__ACTIVITY__.
Could you restate all of the entries, word for word?

__RECORDS SHOWN__.
========

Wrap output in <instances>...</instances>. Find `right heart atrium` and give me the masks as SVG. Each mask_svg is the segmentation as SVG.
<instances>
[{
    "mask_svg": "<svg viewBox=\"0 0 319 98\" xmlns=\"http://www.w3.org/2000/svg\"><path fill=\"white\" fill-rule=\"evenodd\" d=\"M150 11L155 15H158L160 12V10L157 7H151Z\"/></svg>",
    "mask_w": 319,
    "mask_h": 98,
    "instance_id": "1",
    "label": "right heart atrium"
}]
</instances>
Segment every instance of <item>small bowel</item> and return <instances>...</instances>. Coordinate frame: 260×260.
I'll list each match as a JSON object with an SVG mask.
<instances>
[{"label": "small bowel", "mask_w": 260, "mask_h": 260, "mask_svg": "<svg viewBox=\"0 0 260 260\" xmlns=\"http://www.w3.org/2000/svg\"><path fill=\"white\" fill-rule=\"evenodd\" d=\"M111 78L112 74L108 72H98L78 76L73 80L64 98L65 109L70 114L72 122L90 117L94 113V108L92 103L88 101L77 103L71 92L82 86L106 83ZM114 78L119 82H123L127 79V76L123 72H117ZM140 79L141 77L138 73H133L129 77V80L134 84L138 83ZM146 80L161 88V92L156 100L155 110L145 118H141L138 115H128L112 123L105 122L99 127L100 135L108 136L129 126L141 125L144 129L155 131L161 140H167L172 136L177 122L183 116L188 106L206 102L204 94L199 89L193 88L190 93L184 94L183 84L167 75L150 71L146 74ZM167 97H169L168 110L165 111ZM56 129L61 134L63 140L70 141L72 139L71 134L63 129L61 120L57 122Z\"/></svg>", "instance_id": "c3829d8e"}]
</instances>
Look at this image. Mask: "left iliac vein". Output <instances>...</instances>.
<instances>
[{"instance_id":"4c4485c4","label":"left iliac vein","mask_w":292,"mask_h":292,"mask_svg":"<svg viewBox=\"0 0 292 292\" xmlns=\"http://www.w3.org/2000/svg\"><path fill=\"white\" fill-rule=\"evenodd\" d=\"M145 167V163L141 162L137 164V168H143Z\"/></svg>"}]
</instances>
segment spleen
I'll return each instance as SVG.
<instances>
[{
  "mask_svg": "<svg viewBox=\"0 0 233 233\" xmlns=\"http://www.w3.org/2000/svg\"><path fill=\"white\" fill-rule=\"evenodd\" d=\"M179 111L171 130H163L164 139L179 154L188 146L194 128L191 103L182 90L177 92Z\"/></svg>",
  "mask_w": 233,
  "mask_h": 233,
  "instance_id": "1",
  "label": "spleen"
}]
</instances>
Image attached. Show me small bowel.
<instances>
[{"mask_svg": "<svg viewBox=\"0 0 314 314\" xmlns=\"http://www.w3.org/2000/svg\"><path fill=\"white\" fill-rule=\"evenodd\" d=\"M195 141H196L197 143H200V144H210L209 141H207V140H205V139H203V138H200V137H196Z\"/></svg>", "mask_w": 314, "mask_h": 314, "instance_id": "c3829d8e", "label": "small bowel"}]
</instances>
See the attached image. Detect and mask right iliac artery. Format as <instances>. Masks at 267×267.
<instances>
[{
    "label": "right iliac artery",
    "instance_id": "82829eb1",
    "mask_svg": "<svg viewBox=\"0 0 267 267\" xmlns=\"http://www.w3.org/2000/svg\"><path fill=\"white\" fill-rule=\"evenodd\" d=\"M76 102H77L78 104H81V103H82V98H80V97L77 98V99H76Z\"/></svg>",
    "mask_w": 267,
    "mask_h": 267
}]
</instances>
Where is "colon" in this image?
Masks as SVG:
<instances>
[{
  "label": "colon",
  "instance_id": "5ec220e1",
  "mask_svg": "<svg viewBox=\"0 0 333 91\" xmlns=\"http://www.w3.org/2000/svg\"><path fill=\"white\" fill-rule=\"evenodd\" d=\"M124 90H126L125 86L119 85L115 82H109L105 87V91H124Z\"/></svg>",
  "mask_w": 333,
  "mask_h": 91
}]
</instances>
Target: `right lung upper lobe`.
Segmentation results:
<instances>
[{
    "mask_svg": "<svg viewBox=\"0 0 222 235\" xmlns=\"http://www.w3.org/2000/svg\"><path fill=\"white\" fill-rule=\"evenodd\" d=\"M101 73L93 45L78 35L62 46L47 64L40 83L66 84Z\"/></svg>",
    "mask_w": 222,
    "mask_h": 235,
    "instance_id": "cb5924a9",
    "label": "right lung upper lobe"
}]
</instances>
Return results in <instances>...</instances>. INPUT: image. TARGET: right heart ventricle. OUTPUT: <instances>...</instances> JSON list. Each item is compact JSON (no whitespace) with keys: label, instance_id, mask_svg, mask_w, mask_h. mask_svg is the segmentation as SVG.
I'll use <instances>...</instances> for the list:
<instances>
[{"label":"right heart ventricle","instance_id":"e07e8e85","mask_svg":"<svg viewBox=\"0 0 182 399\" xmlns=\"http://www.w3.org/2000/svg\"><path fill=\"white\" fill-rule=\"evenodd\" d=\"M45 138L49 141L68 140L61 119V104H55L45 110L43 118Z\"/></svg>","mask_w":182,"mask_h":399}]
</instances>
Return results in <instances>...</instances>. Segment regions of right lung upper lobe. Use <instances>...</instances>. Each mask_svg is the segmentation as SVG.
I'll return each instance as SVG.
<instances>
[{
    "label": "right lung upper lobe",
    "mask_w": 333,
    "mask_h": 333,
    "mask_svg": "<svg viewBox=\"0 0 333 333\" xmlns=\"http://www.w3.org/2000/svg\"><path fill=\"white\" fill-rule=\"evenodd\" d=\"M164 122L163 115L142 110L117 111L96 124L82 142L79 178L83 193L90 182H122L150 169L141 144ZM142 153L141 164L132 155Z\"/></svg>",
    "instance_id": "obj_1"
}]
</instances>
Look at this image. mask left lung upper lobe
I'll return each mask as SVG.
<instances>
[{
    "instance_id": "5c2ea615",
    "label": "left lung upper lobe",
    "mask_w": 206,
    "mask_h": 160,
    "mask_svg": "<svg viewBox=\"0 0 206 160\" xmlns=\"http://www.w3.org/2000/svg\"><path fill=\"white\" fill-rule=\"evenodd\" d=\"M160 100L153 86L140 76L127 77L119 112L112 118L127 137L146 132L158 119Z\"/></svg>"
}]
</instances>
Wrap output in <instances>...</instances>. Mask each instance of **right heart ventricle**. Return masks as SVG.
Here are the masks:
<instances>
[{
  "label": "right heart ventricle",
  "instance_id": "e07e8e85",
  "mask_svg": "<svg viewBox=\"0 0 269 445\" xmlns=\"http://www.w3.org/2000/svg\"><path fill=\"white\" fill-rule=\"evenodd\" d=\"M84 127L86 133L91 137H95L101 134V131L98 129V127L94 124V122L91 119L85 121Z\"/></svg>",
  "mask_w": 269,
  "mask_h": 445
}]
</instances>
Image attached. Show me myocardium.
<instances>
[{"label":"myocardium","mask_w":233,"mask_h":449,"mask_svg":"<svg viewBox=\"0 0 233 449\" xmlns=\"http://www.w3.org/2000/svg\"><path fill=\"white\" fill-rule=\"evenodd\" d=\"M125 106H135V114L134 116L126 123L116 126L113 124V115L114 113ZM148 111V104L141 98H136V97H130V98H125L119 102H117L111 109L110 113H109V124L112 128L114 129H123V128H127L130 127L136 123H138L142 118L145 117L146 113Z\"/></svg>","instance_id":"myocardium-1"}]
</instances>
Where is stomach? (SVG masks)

========

__SOLUTION__.
Wrap output in <instances>...</instances>. Find `right heart atrium` and give me the masks as SVG. Each mask_svg is the segmentation as SVG.
<instances>
[{
    "mask_svg": "<svg viewBox=\"0 0 319 98\" xmlns=\"http://www.w3.org/2000/svg\"><path fill=\"white\" fill-rule=\"evenodd\" d=\"M150 11L155 15H158L160 12V10L157 7H151Z\"/></svg>",
    "mask_w": 319,
    "mask_h": 98,
    "instance_id": "1",
    "label": "right heart atrium"
}]
</instances>
Segment every instance of <item>small bowel</item> and return <instances>...</instances>. Coordinate frame: 260×260.
I'll list each match as a JSON object with an SVG mask.
<instances>
[{"label": "small bowel", "mask_w": 260, "mask_h": 260, "mask_svg": "<svg viewBox=\"0 0 260 260\" xmlns=\"http://www.w3.org/2000/svg\"><path fill=\"white\" fill-rule=\"evenodd\" d=\"M111 78L112 74L108 72H98L78 76L73 80L64 98L65 109L70 114L72 122L90 117L94 113V108L92 103L88 101L77 103L71 92L82 86L106 83ZM114 78L119 82H123L127 79V76L123 72H117ZM140 79L141 77L138 73H133L129 77V80L134 84L138 83ZM146 80L161 88V92L156 100L155 110L145 118H141L138 115H128L112 123L105 122L99 127L100 135L108 136L129 126L141 125L144 129L155 131L161 140H167L172 136L177 122L183 116L188 106L206 102L204 94L199 89L193 88L190 93L184 94L183 84L167 75L150 71L146 74ZM167 97H169L168 110L165 111ZM56 129L61 134L63 140L70 141L72 139L71 134L63 129L61 120L57 122Z\"/></svg>", "instance_id": "c3829d8e"}]
</instances>
Look at this image. Mask: "left iliac vein". Output <instances>...</instances>.
<instances>
[{"instance_id":"4c4485c4","label":"left iliac vein","mask_w":292,"mask_h":292,"mask_svg":"<svg viewBox=\"0 0 292 292\" xmlns=\"http://www.w3.org/2000/svg\"><path fill=\"white\" fill-rule=\"evenodd\" d=\"M145 167V163L141 162L137 164V168H143Z\"/></svg>"}]
</instances>
segment spleen
I'll return each instance as SVG.
<instances>
[{
  "mask_svg": "<svg viewBox=\"0 0 233 233\" xmlns=\"http://www.w3.org/2000/svg\"><path fill=\"white\" fill-rule=\"evenodd\" d=\"M179 111L171 130H163L164 139L179 154L188 146L194 128L191 103L182 90L177 92Z\"/></svg>",
  "mask_w": 233,
  "mask_h": 233,
  "instance_id": "1",
  "label": "spleen"
}]
</instances>
Image attached. Show me small bowel.
<instances>
[{"mask_svg": "<svg viewBox=\"0 0 314 314\" xmlns=\"http://www.w3.org/2000/svg\"><path fill=\"white\" fill-rule=\"evenodd\" d=\"M195 141H196L197 143H200V144H210L209 141H207V140H205V139H203V138H200V137H196Z\"/></svg>", "mask_w": 314, "mask_h": 314, "instance_id": "c3829d8e", "label": "small bowel"}]
</instances>
See the attached image. Detect and mask right iliac artery. Format as <instances>. Masks at 267×267.
<instances>
[{
    "label": "right iliac artery",
    "instance_id": "82829eb1",
    "mask_svg": "<svg viewBox=\"0 0 267 267\" xmlns=\"http://www.w3.org/2000/svg\"><path fill=\"white\" fill-rule=\"evenodd\" d=\"M76 102H77L78 104H81V103H82V98H80V97L77 98V99H76Z\"/></svg>",
    "mask_w": 267,
    "mask_h": 267
}]
</instances>
Where is "colon" in this image?
Masks as SVG:
<instances>
[{
  "label": "colon",
  "instance_id": "5ec220e1",
  "mask_svg": "<svg viewBox=\"0 0 333 91\" xmlns=\"http://www.w3.org/2000/svg\"><path fill=\"white\" fill-rule=\"evenodd\" d=\"M124 90H126L125 86L119 85L115 82H109L105 87V91H124Z\"/></svg>",
  "mask_w": 333,
  "mask_h": 91
}]
</instances>
Target: `right lung upper lobe`.
Segmentation results:
<instances>
[{
    "mask_svg": "<svg viewBox=\"0 0 222 235\" xmlns=\"http://www.w3.org/2000/svg\"><path fill=\"white\" fill-rule=\"evenodd\" d=\"M101 73L93 45L78 35L62 46L47 64L40 83L66 84Z\"/></svg>",
    "mask_w": 222,
    "mask_h": 235,
    "instance_id": "cb5924a9",
    "label": "right lung upper lobe"
}]
</instances>
Return results in <instances>...</instances>. INPUT: image. TARGET: right heart ventricle. OUTPUT: <instances>...</instances> JSON list. Each item is compact JSON (no whitespace) with keys: label, instance_id, mask_svg, mask_w, mask_h. mask_svg is the segmentation as SVG.
I'll use <instances>...</instances> for the list:
<instances>
[{"label":"right heart ventricle","instance_id":"e07e8e85","mask_svg":"<svg viewBox=\"0 0 182 399\" xmlns=\"http://www.w3.org/2000/svg\"><path fill=\"white\" fill-rule=\"evenodd\" d=\"M45 138L49 141L68 140L61 119V104H55L45 110L43 118Z\"/></svg>","mask_w":182,"mask_h":399}]
</instances>
Return results in <instances>...</instances>. Segment regions of right lung upper lobe. Use <instances>...</instances>. Each mask_svg is the segmentation as SVG.
I'll return each instance as SVG.
<instances>
[{
    "label": "right lung upper lobe",
    "mask_w": 333,
    "mask_h": 333,
    "mask_svg": "<svg viewBox=\"0 0 333 333\" xmlns=\"http://www.w3.org/2000/svg\"><path fill=\"white\" fill-rule=\"evenodd\" d=\"M164 122L163 115L142 110L117 111L96 124L82 142L79 178L83 193L90 182H122L150 169L141 144ZM142 153L141 164L132 155Z\"/></svg>",
    "instance_id": "obj_1"
}]
</instances>
Look at this image. mask left lung upper lobe
I'll return each mask as SVG.
<instances>
[{
    "instance_id": "5c2ea615",
    "label": "left lung upper lobe",
    "mask_w": 206,
    "mask_h": 160,
    "mask_svg": "<svg viewBox=\"0 0 206 160\" xmlns=\"http://www.w3.org/2000/svg\"><path fill=\"white\" fill-rule=\"evenodd\" d=\"M160 100L153 86L140 76L127 77L119 112L112 118L127 137L146 132L158 119Z\"/></svg>"
}]
</instances>
Wrap output in <instances>...</instances>. Mask each instance of **right heart ventricle**. Return masks as SVG.
Here are the masks:
<instances>
[{
  "label": "right heart ventricle",
  "instance_id": "e07e8e85",
  "mask_svg": "<svg viewBox=\"0 0 269 445\" xmlns=\"http://www.w3.org/2000/svg\"><path fill=\"white\" fill-rule=\"evenodd\" d=\"M84 127L86 133L91 137H95L101 134V131L98 129V127L94 124V122L91 119L85 121Z\"/></svg>",
  "mask_w": 269,
  "mask_h": 445
}]
</instances>
Image attached. Show me myocardium.
<instances>
[{"label":"myocardium","mask_w":233,"mask_h":449,"mask_svg":"<svg viewBox=\"0 0 233 449\" xmlns=\"http://www.w3.org/2000/svg\"><path fill=\"white\" fill-rule=\"evenodd\" d=\"M125 106H135V114L134 116L126 123L116 126L113 124V115L114 113ZM148 111V104L141 98H136V97H130V98H125L119 102H117L111 109L110 113H109V124L112 128L114 129H123V128H127L130 127L136 123H138L142 118L145 117L146 113Z\"/></svg>","instance_id":"myocardium-1"}]
</instances>
Where is stomach? (SVG masks)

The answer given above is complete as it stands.